Discrepancies in Training Time: Longer Than Initially Reported

arplaboratory / learning-to-fly

Training transferable end-to-end quadrotor control policies on a laptop in 18 seconds.

MIT License

387 stars 35 forks source link

Discrepancies in Training Time: Longer Than Initially Reported #2

Closed jc-bao closed 8 months ago

jc-bao commented 9 months ago

I've successfully installed the repository as per the provided instructions with Intel MKL. However, upon initiating training with ./build/src/training_headless, the execution time seems to be noticeably longer than what was indicated in the original paper. I am using intel i9-13900kf to train the task in Ubuntu, which is supposed to be better than the laptop used in the paper.

In my most recent run, the reported training time was approximately 60 seconds, which doesn't align with the benchmark results.

To give you an idea, here's a snippet of the resulting logs:

Step: 300000 (mean return: -91.2982, mean episode length: 459.899)
Training took: 59.8677s

Could anyone kindly tell me in understanding whether I am missing something here or not using the correct configuration? I am interested in accurately replicating the paper's results with the referenced speed.

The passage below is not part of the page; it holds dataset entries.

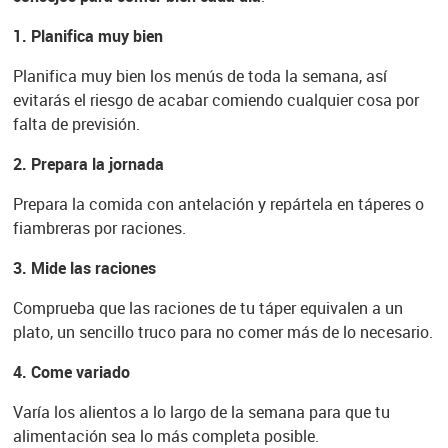
1. Planifica muy bien
Planifica muy bien los menús de toda la semana, así
evitarás el riesgo de acabar comiendo cualquier cosa por
falta de previsión.
2. Prepara la jornada
Prepara la comida con antelación y repártela en táperes o
fiambreras por raciones.
3. Mide las raciones
Comprueba que las raciones de tu táper equivalen a un
plato, un sencillo truco para no comer más de lo necesario.
4. Come variado
Varía los alientos a lo largo de la semana para que tu
alimentación sea lo más completa posible.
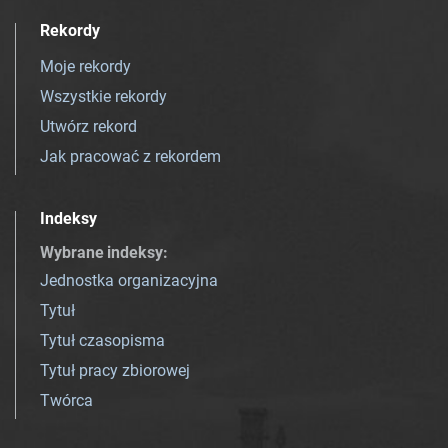
Rekordy
Moje rekordy
Wszystkie rekordy
Utwórz rekord
Jak pracować z rekordem
Indeksy
Wybrane indeksy
:
Jednostka organizacyjna
Tytuł
Tytuł czasopisma
Tytuł pracy zbiorowej
Twórca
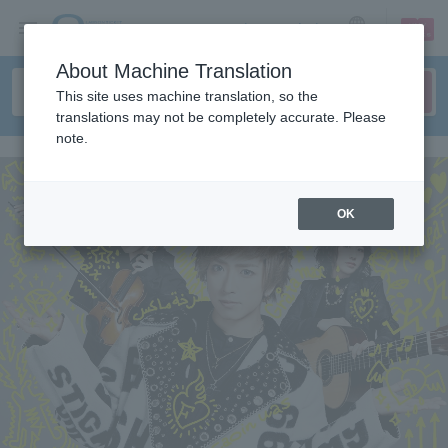
sign up
login
Language
About Machine Translation
This site uses machine translation, so the
translations may not be completely accurate. Please
note.
OK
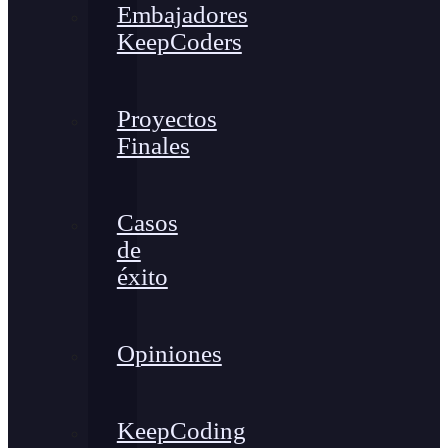
Embajadores
KeepCoders
Proyectos
Finales
Casos
de
éxito
Opiniones
KeepCoding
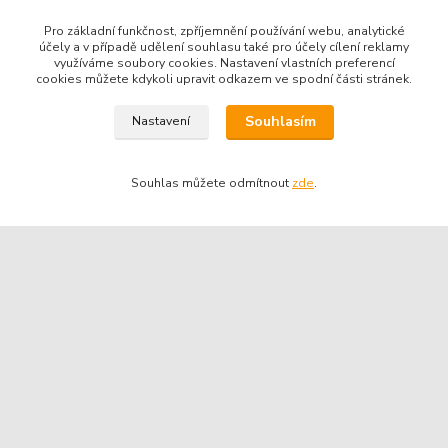
Pro základní funkčnost, zpříjemnění používání webu, analytické
účely a v případě udělení souhlasu také pro účely cílení reklamy
využíváme soubory cookies. Nastavení vlastních preferencí
cookies můžete kdykoli upravit odkazem ve spodní části stránek.
Souhlasím
Nastavení
Souhlas můžete odmítnout
zde
.
Kontakty
Telefon pro technické dotazy: 775 113 255
Telefon do našeho obchodu : 774 993 479
info@znackoveoleje.cz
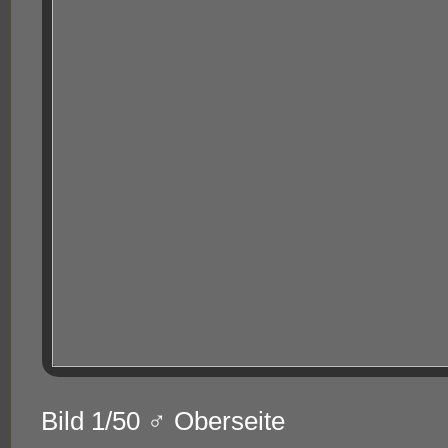
Bild 1/50 ♂ Oberseite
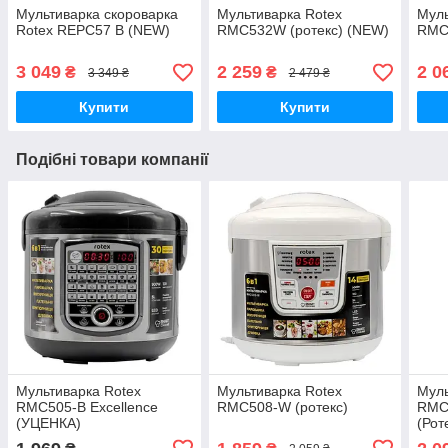
Мультиварка скороварка
Мультиварка Rotex
Муль
Rotex REPC57 B (NEW)
RMC532W (ротекс) (NEW)
RMC
3 049
2 259
2 0
₴
₴
3 349 ₴
2 479 ₴
Купити
Купити
Подібні товари компанії
Мультиварка Rotex
Мультиварка Rotex
Муль
RMC505-B Excellence
RMC508-W (ротекс)
RMC5
(УЦЕНКА)
(Рот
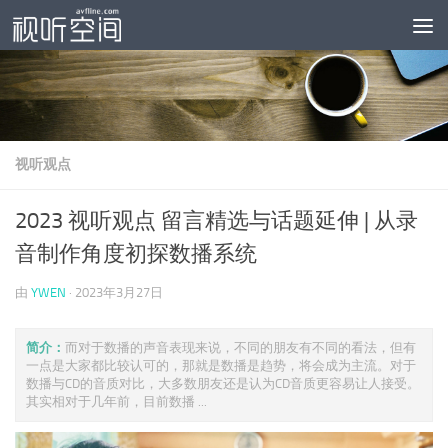
跳至内容
视听观点
2023 视听观点 留言精选与话题延伸 | 从录
音制作角度初探数播系统
由
YWEN
·
2023年3月27日
简介：
而对于数播的声音表现来说，不同的朋友有不同的看法，但有
一点是大家都比较认可的，那就是数播是趋势，将会成为主流。对于
数播与CD的音质对比，大多数朋友还是认为CD音质更容易让人接受。
其实相对于几年前，目前数播 ...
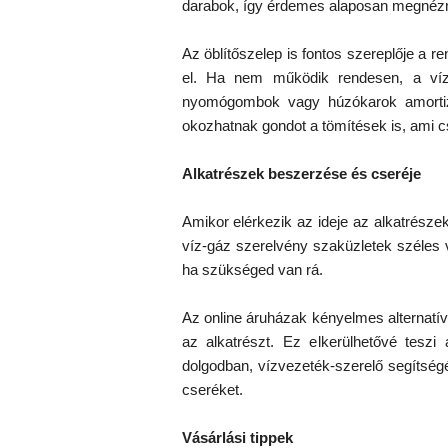
darabok, így érdemes alaposan megnézni,
Az öblítőszelep is fontos szereplője a re
el. Ha nem működik rendesen, a víz 
nyomógombok vagy húzókarok amortizá
okozhatnak gondot a tömítések is, ami 
Alkatrészek beszerzése és cseréje
Amikor elérkezik az ideje az alkatrésze
víz-gáz szerelvény szaküzletek széles 
ha szükséged van rá.
Az online áruházak kényelmes alternatív
az alkatrészt. Ez elkerülhetővé tesz
dolgodban, vízvezeték-szerelő segítségé
cseréket.
Vásárlási tippek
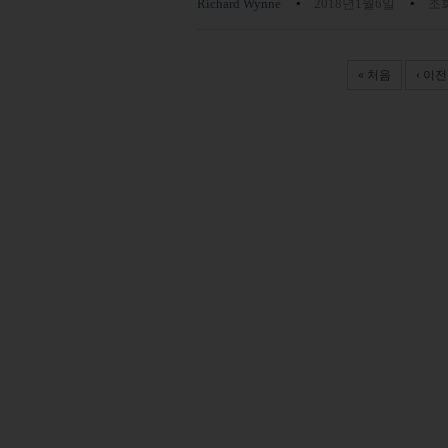
Richard Wynne
2018년1월6일
조회
Pages
« 처음
‹ 이전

Thanks for any anticipated guidance!

jonas-eschmann commented 9 months ago

Hi @jc-bao thanks a lot for reaching out! The stated training speed is attained using Apple Silicon laptops. On the M1 it takes 18s (I also recently tested it on an M3 and there it is around 15s). On Intel hardware (even using MKL) it is slower, probably due to the lack of the lack of a dedicated matrix coprocessor (cf the enumeration in the README of https://github.com/corsix/amx). Intel "only" has AVX which is the SIMD/NEON equivalent.

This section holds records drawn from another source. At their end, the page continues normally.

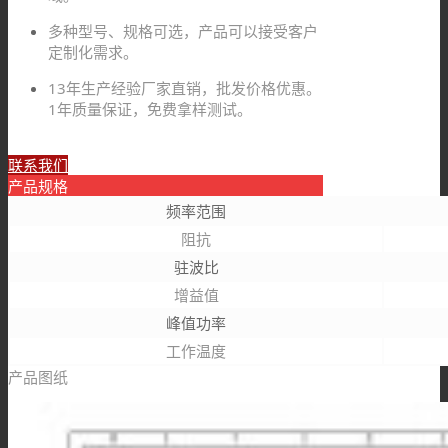
多种型号、规格可选，产品可以接受客户
定制化需求。
13年生产经验厂家直销，批发价格优惠。
1年质量保证，免费拿样测试。
联系我们
产品规格
频率范围
阻抗
驻波比
增益值
峰值功率
工作温度
产品图纸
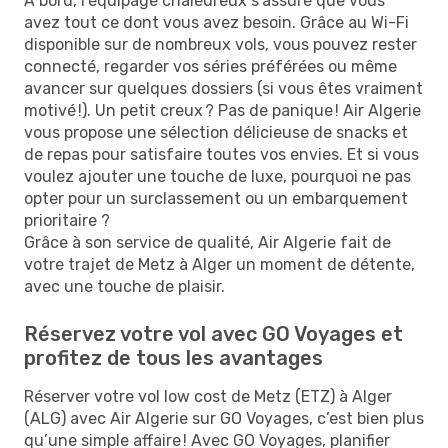
À bord, l’équipage chaleureux s'assure que vous
avez tout ce dont vous avez besoin. Grâce au Wi-Fi
disponible sur de nombreux vols, vous pouvez rester
connecté, regarder vos séries préférées ou même
avancer sur quelques dossiers (si vous êtes vraiment
motivé !). Un petit creux ? Pas de panique ! Air Algerie
vous propose une sélection délicieuse de snacks et
de repas pour satisfaire toutes vos envies. Et si vous
voulez ajouter une touche de luxe, pourquoi ne pas
opter pour un surclassement ou un embarquement
prioritaire ?
Grâce à son service de qualité, Air Algerie fait de
votre trajet de Metz à Alger un moment de détente,
avec une touche de plaisir.
Réservez votre vol avec GO Voyages et
profitez de tous les avantages
Réserver votre vol low cost de Metz (ETZ) à Alger
(ALG) avec Air Algerie sur GO Voyages, c’est bien plus
qu’une simple affaire ! Avec GO Voyages, planifier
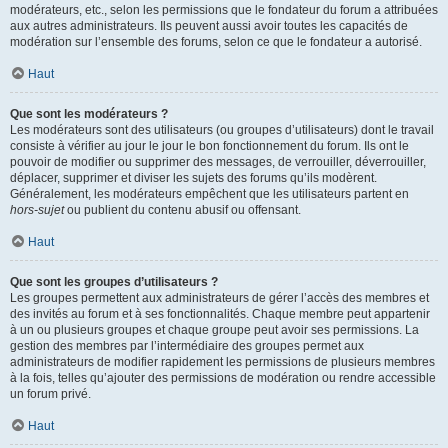
modérateurs, etc., selon les permissions que le fondateur du forum a attribuées
aux autres administrateurs. Ils peuvent aussi avoir toutes les capacités de
modération sur l’ensemble des forums, selon ce que le fondateur a autorisé.
Haut
Que sont les modérateurs ?
Les modérateurs sont des utilisateurs (ou groupes d’utilisateurs) dont le travail
consiste à vérifier au jour le jour le bon fonctionnement du forum. Ils ont le
pouvoir de modifier ou supprimer des messages, de verrouiller, déverrouiller,
déplacer, supprimer et diviser les sujets des forums qu’ils modèrent.
Généralement, les modérateurs empêchent que les utilisateurs partent en
hors-sujet
ou publient du contenu abusif ou offensant.
Haut
Que sont les groupes d’utilisateurs ?
Les groupes permettent aux administrateurs de gérer l’accès des membres et
des invités au forum et à ses fonctionnalités. Chaque membre peut appartenir
à un ou plusieurs groupes et chaque groupe peut avoir ses permissions. La
gestion des membres par l’intermédiaire des groupes permet aux
administrateurs de modifier rapidement les permissions de plusieurs membres
à la fois, telles qu’ajouter des permissions de modération ou rendre accessible
un forum privé.
Haut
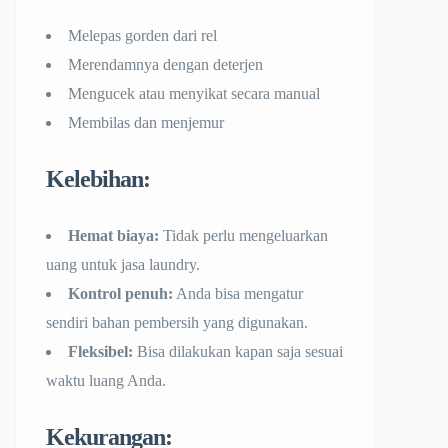
Melepas gorden dari rel
Merendamnya dengan deterjen
Mengucek atau menyikat secara manual
Membilas dan menjemur
Kelebihan:
Hemat biaya:
Tidak perlu mengeluarkan
uang untuk jasa laundry.
Kontrol penuh:
Anda bisa mengatur
sendiri bahan pembersih yang digunakan.
Fleksibel:
Bisa dilakukan kapan saja sesuai
waktu luang Anda.
Kekurangan:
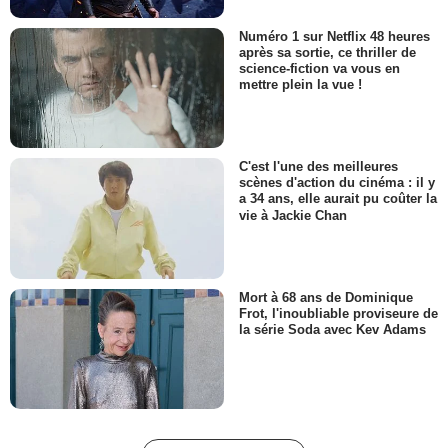
Numéro 1 sur Netflix 48 heures
après sa sortie, ce thriller de
science-fiction va vous en
mettre plein la vue !
C'est l'une des meilleures
scènes d'action du cinéma : il y
a 34 ans, elle aurait pu coûter la
vie à Jackie Chan
Mort à 68 ans de Dominique
Frot, l'inoubliable proviseure de
la série Soda avec Kev Adams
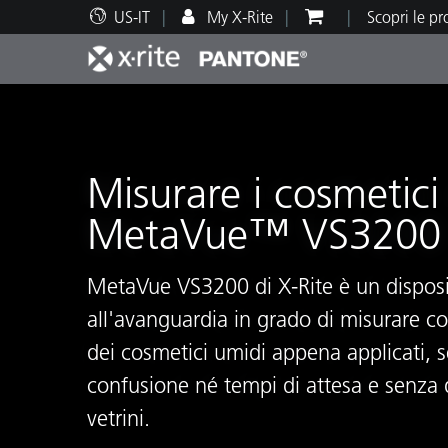
US-IT
My X-Rite
Scopri le p
Principali prodotti
Stampa e Packaging
Supporto tecnico
Risorse didattiche
Categ
Vernic
Assis
Form
Misurare i cosmetici
MetaVue™ VS3200
Brand
MetaVue VS3200 di X-Rite è un disposi
Automotive
Tessil
all'avanguardia in grado di misurare co
dei cosmetici umidi appena applicati, 
confusione né tempi di attesa e senza d
vetrini.
Produ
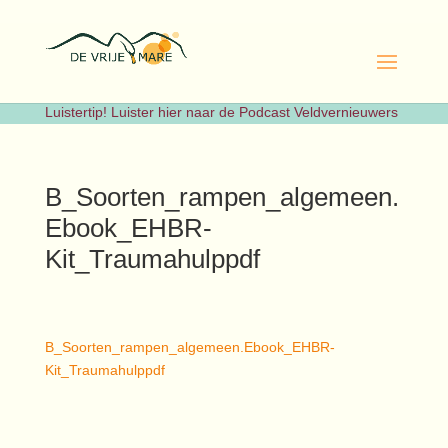
Luistertip! Luister hier naar de Podcast Veldvernieuwers
B_Soorten_rampen_algemeen.
Ebook_EHBR-
Kit_Traumahulppdf
B_Soorten_rampen_algemeen.Ebook_EHBR-
Kit_Traumahulppdf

On an i9-10885H when running the training_benchmark target (which is the one used for measuring the time) I'm getting 56.561s.

Fun fact: When running docker run -it --rm -p 8100:8000 --entrypoint /bin/bash arpllab/learning_to_fly -c "/build/src/training_benchmark" on an M3 I get a competitive 80.9878s even though it is using emulation to run the x86 binaries inside the docker container.

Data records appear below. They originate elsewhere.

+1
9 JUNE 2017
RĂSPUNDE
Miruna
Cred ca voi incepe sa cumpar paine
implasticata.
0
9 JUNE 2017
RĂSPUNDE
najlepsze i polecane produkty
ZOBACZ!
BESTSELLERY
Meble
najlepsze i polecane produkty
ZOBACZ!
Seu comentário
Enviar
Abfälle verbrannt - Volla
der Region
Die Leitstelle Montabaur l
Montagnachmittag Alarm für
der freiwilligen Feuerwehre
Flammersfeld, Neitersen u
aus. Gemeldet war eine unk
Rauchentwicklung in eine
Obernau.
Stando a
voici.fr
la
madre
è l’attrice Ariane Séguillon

I have experimented around a fair amount but that is the maximum performance I could get out of the Intel i9 for now.

jc-bao commented 9 months ago

Thank you for your prompt response! Your clarification makes sense. Given that the code incorporates CUDA, would you be open to incorporating CUDA support as well? This addition would greatly enhance the efficiency of the codebase.

jc-bao commented 9 months ago

I'm also wondering if is it possible to flash the firmware and use cfclient directly on a Mac, or is a separate computer required for these tasks? I'd love some guidance on this. Thanks!

jonas-eschmann commented 9 months ago

In general, RLtools supports CUDA well (cf e.g. this example). We did benchmarks with our simulator implemented in CUDA and found it to be extremely fast. But off-policy RL (we're using TD3) is not necessarily simulation speed bound so overall we didn't find the training process to benefit much from using CUDA. Also, the CUDA kernels for training are probably not as well-tuned as the ones for our simulator. So yeah long story short: tuning the CUDA kernels for training and squeezing out more performance is on the todo list but since it is already so fast on Macbooks (which are arguably more wide-spread than PCs with CUDA GPUs) it is not the # 1 prio.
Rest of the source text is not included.